*DIRECTIONS FOR THIS TASK*. Search the lines of the records for the word "isolierte", and copy every line that has it.

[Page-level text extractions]

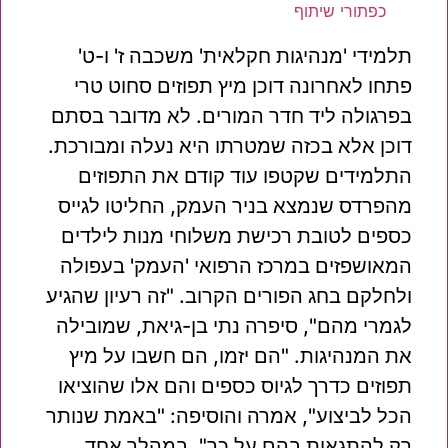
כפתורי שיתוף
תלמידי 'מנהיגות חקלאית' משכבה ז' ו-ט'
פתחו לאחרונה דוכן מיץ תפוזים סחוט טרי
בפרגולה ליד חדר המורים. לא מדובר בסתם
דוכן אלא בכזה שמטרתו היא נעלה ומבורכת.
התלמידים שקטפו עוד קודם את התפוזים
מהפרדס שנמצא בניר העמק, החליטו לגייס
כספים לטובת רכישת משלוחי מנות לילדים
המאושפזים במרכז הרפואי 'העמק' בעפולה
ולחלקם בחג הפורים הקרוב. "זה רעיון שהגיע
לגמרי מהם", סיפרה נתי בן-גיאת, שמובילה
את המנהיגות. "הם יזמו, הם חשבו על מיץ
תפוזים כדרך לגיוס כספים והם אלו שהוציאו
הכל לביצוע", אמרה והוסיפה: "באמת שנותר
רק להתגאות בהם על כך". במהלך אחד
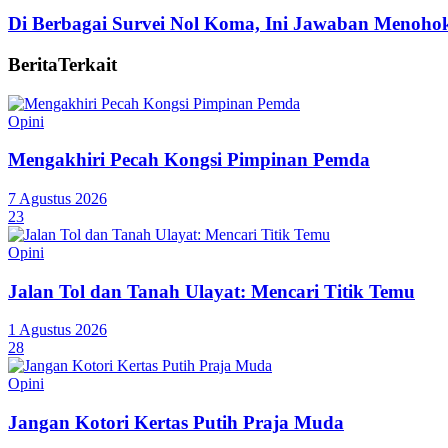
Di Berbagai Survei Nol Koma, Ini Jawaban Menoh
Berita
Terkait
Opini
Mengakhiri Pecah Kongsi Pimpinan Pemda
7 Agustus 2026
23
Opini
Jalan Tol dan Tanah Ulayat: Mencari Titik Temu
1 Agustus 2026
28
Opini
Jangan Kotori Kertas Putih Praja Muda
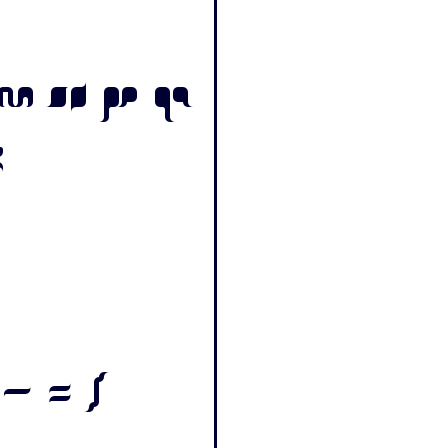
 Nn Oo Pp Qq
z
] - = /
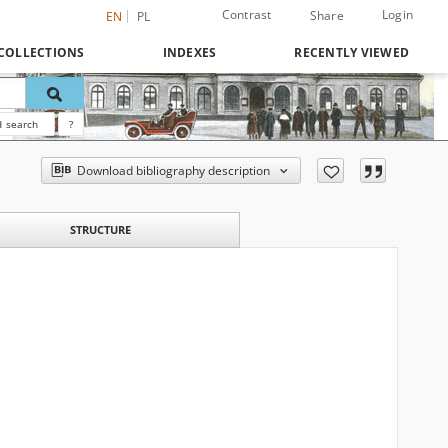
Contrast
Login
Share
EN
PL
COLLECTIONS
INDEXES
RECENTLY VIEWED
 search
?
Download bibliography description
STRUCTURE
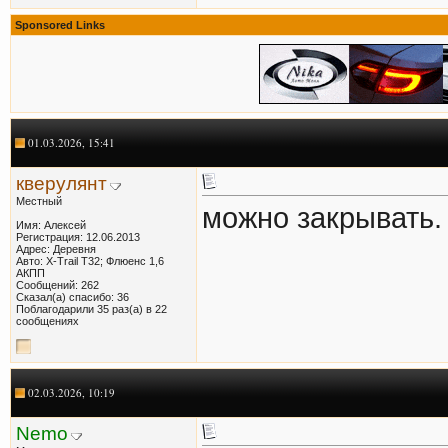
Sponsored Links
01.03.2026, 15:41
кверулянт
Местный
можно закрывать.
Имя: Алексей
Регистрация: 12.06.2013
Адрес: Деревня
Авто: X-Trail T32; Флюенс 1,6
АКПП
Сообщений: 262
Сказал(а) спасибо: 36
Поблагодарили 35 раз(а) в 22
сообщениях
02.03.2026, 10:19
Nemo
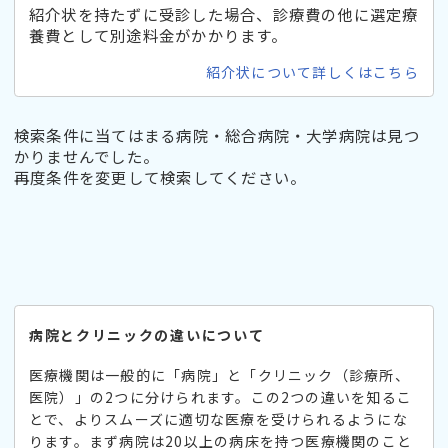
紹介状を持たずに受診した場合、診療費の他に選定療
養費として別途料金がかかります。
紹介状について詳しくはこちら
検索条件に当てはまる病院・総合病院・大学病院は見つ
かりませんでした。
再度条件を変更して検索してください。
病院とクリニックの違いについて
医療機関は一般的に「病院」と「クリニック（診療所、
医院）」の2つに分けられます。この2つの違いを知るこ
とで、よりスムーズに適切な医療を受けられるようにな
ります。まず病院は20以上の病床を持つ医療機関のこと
--
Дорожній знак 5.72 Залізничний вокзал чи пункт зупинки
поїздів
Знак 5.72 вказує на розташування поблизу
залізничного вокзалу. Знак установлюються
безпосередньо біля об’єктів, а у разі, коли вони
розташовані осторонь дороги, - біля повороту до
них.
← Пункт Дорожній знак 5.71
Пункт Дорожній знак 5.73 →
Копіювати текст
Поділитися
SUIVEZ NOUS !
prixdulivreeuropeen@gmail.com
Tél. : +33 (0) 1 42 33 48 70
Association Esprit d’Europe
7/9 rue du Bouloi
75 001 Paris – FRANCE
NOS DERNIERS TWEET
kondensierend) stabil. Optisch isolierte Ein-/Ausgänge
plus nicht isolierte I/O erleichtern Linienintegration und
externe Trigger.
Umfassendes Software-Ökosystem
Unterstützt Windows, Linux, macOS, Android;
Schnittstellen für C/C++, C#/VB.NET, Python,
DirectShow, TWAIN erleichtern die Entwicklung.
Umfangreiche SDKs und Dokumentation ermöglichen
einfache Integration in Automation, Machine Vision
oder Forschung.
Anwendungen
---
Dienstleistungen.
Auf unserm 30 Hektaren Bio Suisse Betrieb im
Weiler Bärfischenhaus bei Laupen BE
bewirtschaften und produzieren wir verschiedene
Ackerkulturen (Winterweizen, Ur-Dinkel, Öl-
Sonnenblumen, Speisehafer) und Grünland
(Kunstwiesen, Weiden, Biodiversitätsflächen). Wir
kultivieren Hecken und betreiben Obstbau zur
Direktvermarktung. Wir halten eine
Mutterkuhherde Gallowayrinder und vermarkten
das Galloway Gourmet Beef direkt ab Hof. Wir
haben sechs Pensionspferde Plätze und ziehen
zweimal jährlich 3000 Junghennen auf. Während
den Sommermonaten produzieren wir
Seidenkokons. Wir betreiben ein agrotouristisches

*YOUR RESPONSE*.
kondensierend) stabil. Optisch isolierte Ein-/Ausgänge
plus nicht isolierte I/O erleichtern Linienintegration und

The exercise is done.